A major overhaul is underway

PepsiCo (PEP) is doubling its snacks business after years of declining volume growth.
On Thursday, before the market opened, the company beat Wall Street’s low profit estimates in its third-quarter report. But the slowdown in snacking continued in the United States: food revenues in North America fell by 3% and units sold by 4%.
PepsiCo CEO Ramon Laguarta told Yahoo Finance that a major overhaul is underway.
“The situation in the United States is accelerating,” Laguarta said in a telephone interview. “We’re cutting costs across the system very aggressively, particularly at Frito-Lay. … This has been a very significant restructuring.”
This year, the company laid off 7,000 people from the Frito-Lay network, calling it “difficult” but “something we had to do.” Laguarta said that starting in May and continuing through the fourth quarter, investors can expect “some additional planned shutdowns and warehouse closures.”
In September, activist investor Elliott Management disclosed a $4 billion stake in the company, calling for a turnaround, particularly in its snacks business.
The company also faces pressure from RFK Jr.’s Make America Healthy Again (MAHA) initiatives.
In the company’s prepared remarks, it noted plans to remove artificial flavors from snacks like Cheetos and Doritos.
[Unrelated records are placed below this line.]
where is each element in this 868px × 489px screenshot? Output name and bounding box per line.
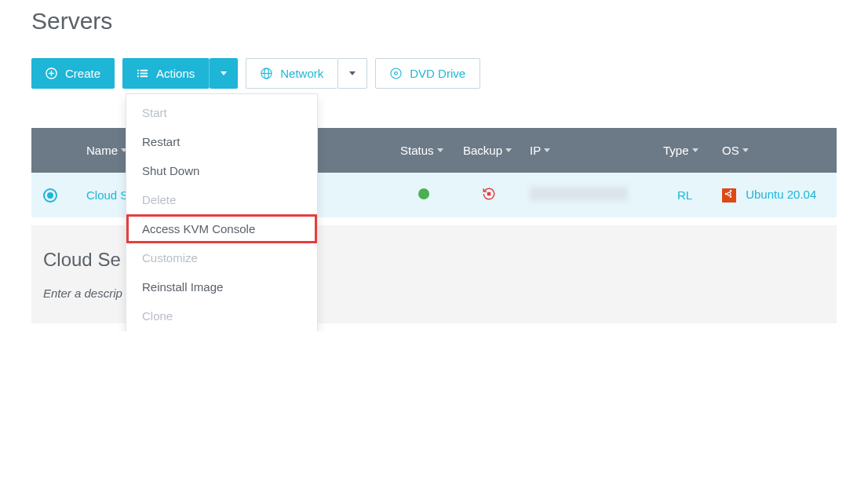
- th-type-label: Type: [663, 144, 689, 157]
- sort-caret-icon: [544, 148, 550, 152]
- caret-down-icon: [221, 71, 227, 75]
- globe-icon: [261, 68, 272, 79]
- ubuntu-icon: [722, 188, 736, 203]
- th-os-label: OS: [722, 144, 739, 157]
- ip-address: [530, 187, 628, 201]
- sort-caret-icon: [742, 148, 749, 152]
- svg-rect-2: [140, 70, 148, 71]
- th-os[interactable]: OS: [714, 128, 837, 173]
- plus-circle-icon: [46, 68, 57, 79]
- menu-item-shutdown[interactable]: Shut Down: [126, 156, 317, 185]
- network-button[interactable]: Network: [246, 58, 337, 89]
- th-backup-label: Backup: [463, 144, 502, 157]
- dvd-button-label: DVD Drive: [410, 67, 465, 80]
- page-title: Servers: [31, 8, 837, 35]
- th-ip-label: IP: [530, 144, 541, 157]
- th-backup[interactable]: Backup: [455, 128, 522, 173]
- caret-down-icon: [349, 71, 356, 75]
- network-button-label: Network: [280, 67, 323, 80]
- network-button-group: Network: [246, 58, 367, 89]
- svg-rect-3: [137, 73, 139, 75]
- svg-point-14: [730, 196, 732, 199]
- svg-rect-1: [137, 70, 139, 71]
- th-status[interactable]: Status: [392, 128, 455, 173]
- actions-button-label: Actions: [156, 67, 195, 80]
- server-type-label: RL: [677, 188, 692, 202]
- menu-item-snapshots[interactable]: Snapshots: [126, 330, 317, 331]
- menu-item-kvm-console[interactable]: Access KVM Console: [126, 214, 317, 243]
- th-type[interactable]: Type: [655, 128, 714, 173]
- actions-caret-button[interactable]: [210, 58, 238, 89]
- sort-caret-icon: [505, 148, 512, 152]
- list-icon: [137, 68, 148, 79]
- menu-item-start[interactable]: Start: [126, 98, 317, 127]
- menu-item-customize[interactable]: Customize: [126, 243, 317, 272]
- menu-item-reinstall[interactable]: Reinstall Image: [126, 272, 317, 301]
- actions-button[interactable]: Actions: [122, 58, 210, 89]
- menu-item-clone[interactable]: Clone: [126, 301, 317, 330]
- create-button-label: Create: [65, 67, 100, 80]
- backup-restore-icon: [482, 187, 496, 201]
- th-name-label: Name: [86, 144, 118, 157]
- th-ip[interactable]: IP: [522, 128, 655, 173]
- th-status-label: Status: [400, 144, 434, 157]
- svg-point-9: [391, 68, 401, 78]
- svg-point-12: [725, 193, 728, 195]
- row-select-radio[interactable]: [43, 188, 57, 203]
- svg-rect-6: [140, 75, 148, 77]
- create-button[interactable]: Create: [31, 58, 115, 89]
- sort-caret-icon: [437, 148, 443, 152]
- dvd-drive-button[interactable]: DVD Drive: [375, 58, 480, 89]
- actions-dropdown-menu: Start Restart Shut Down Delete Access KV…: [126, 93, 318, 331]
- svg-rect-5: [137, 75, 139, 77]
- os-name-label: Ubuntu 20.04: [746, 188, 816, 201]
- svg-rect-11: [487, 192, 491, 196]
- toolbar: Create Actions Network DVD Drive: [31, 58, 837, 89]
- menu-item-delete[interactable]: Delete: [126, 185, 317, 214]
- actions-button-group: Actions: [122, 58, 238, 89]
- svg-point-10: [395, 72, 398, 75]
- menu-item-restart[interactable]: Restart: [126, 127, 317, 156]
- disc-icon: [390, 68, 402, 79]
- svg-point-13: [730, 190, 732, 192]
- svg-rect-4: [140, 73, 148, 75]
- status-running-icon: [418, 188, 429, 199]
- svg-point-15: [728, 192, 731, 195]
- sort-caret-icon: [692, 148, 698, 152]
- network-caret-button[interactable]: [337, 58, 367, 89]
Additionally, it plans to expand the use of avocado oil and olive oil through its Lay’s brand – and look into its healthier snack brands like Simply, Sabra, Sun Chips and Siete Foods, which the company acquired earlier this year.
Additionally, new package formats are in the works, as well as a Doritos protein chip and more offerings containing fiber, whole grains and protein from brands like Quaker, Sun Chips, PopCorners and Smartfood.